DP: I think it's changed a lot, aesthetically, but I, personally, definitely learned a lot about how you record records, how you produce things, and, you know, I'd listen to—definitely listening to a lot of stuff and, you know, experimenting with how can I get stuff to sound like that, or how do they do that. I would read a lot about how—I guess I read a lot, was interested a lot in how, like, you know, like late-sixties, sort of, recording, you know, happened, 'cause it was all done in, like, simpler terms, you know, but it was definitely the first time, like, that things started getting freaky, I guess, in terms of pop music, you know, with like early Pink Floyd, and stuff like that, and those were sort of the producers that I really admired at that time, so that's the sort of stuff I was looking into.

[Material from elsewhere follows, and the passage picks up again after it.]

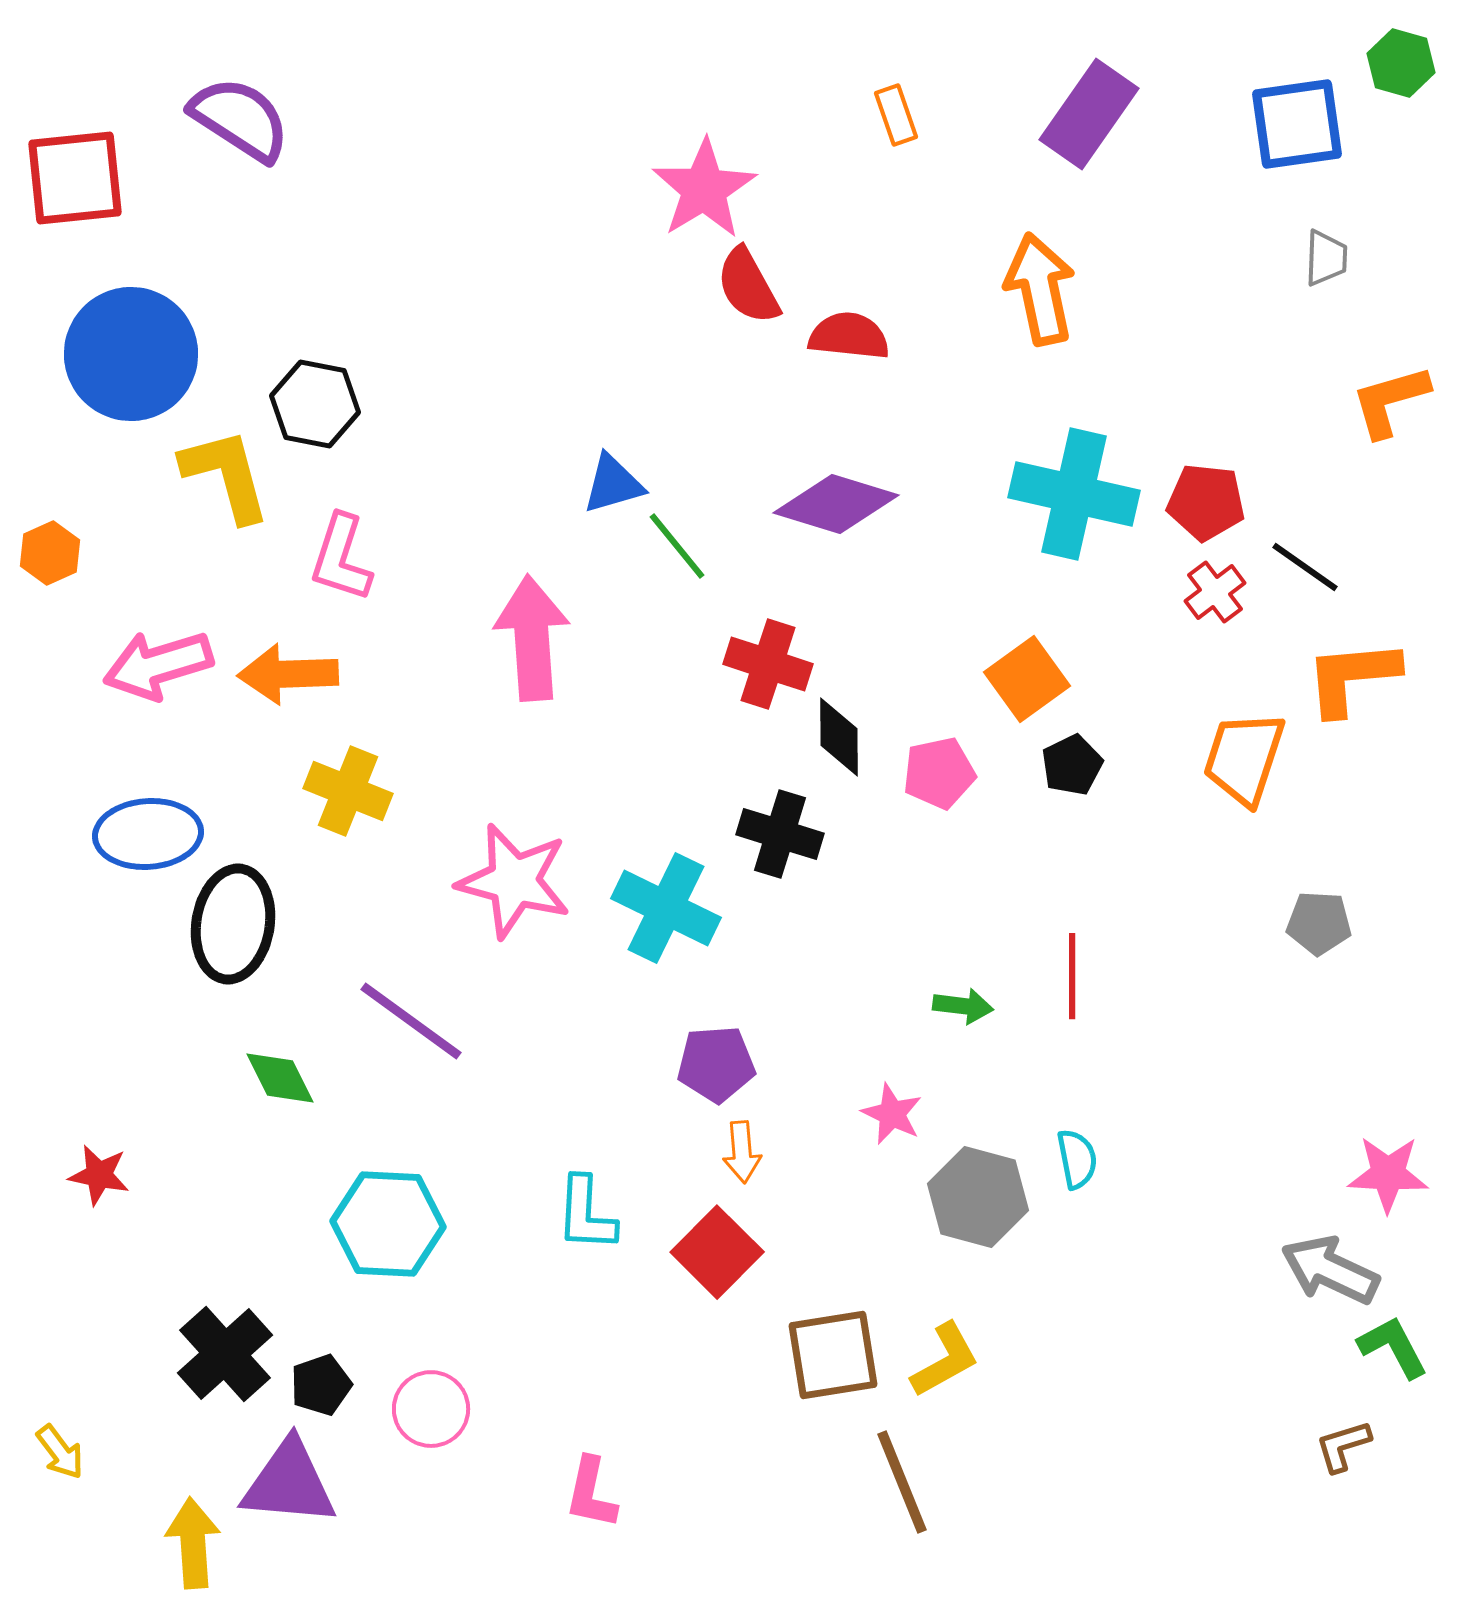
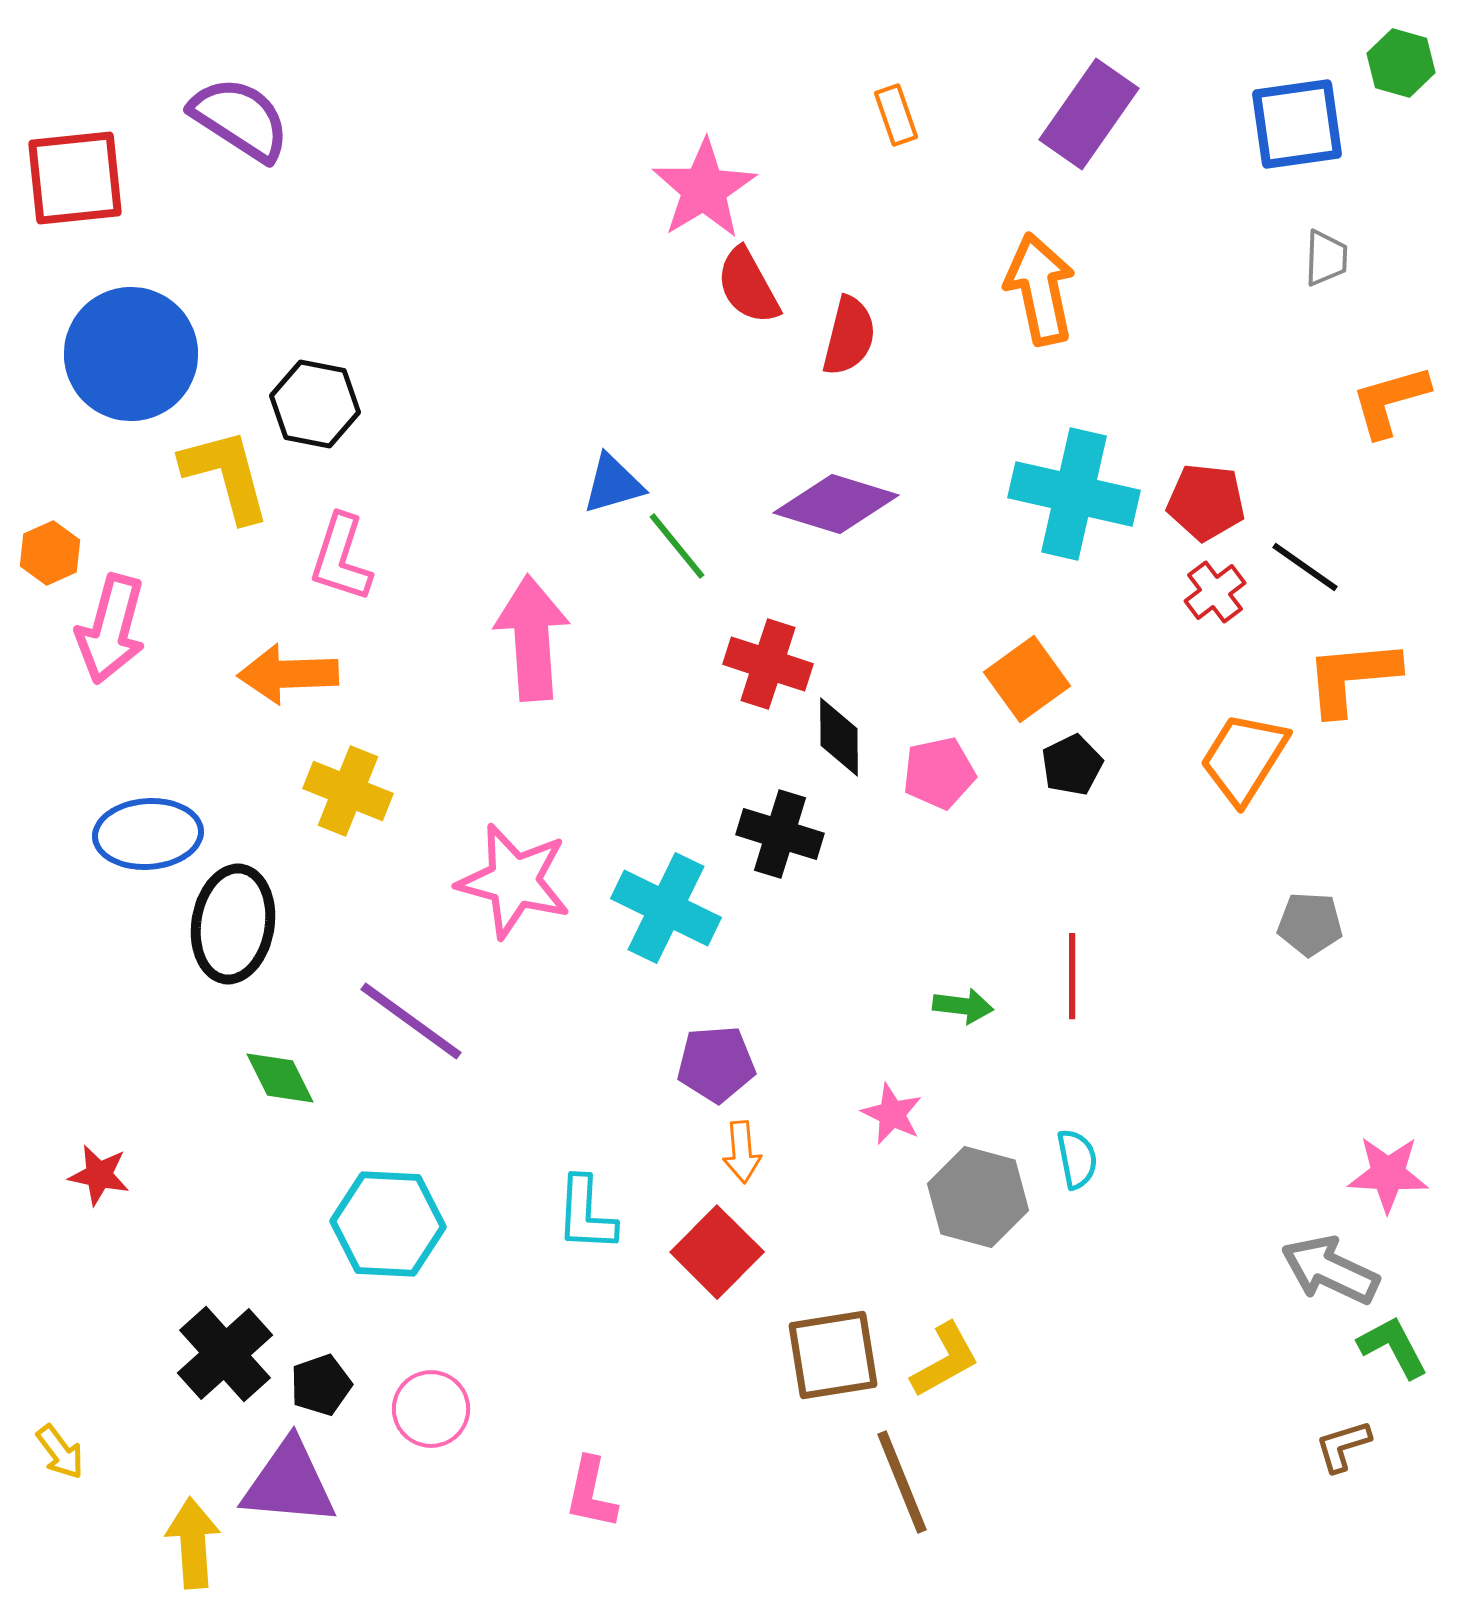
red semicircle at (849, 336): rotated 98 degrees clockwise
pink arrow at (158, 665): moved 47 px left, 36 px up; rotated 58 degrees counterclockwise
orange trapezoid at (1244, 758): rotated 14 degrees clockwise
gray pentagon at (1319, 923): moved 9 px left, 1 px down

BW: I mean, our aesthetic has changed—back in those days, when we were into more indie-rock kind of stuff, and then started getting into sort of late-sixties, you know, psych music, but I still think you can follow a direct link all the way back to, you know, us being fourteen or fifteen years old, like all the way, the steps, all the way to the kind of music we make now.
DG: That was Geologist speaking. Before we were listening to Avey Tare. Both members of Animal Collective. And Avey, you mentioned that the material, at least for Sung Tongs, the material we were listening to, is both sort of—you want it to sound spontaneous, but it's written out. Are you using actual conventional music notation, or some other kind of notation?
DP: No, it's basically all from our heads, you know. I was classically trained in music, like fifteen-and-a-half years worth of piano and classical music, but I really couldn't notate, like, you know, music too well.
DG: You couldn't, or you don't want to?
DP: I think both, I think, yeah, I kind of don't want to, either. I think anytime you're too studied in any form of music, I think it tends to push you, and you sort of get more boxed in terms of what you think you have to do. I think it was definitely, for us, more about breaking free from that. Breaking free from our initial learnings of music and learning, you know, traditional classical music, or both sides of it, just moving on to more of like an improvisational way of playing and having that sort of inform us rather than having everything pre-planned so much.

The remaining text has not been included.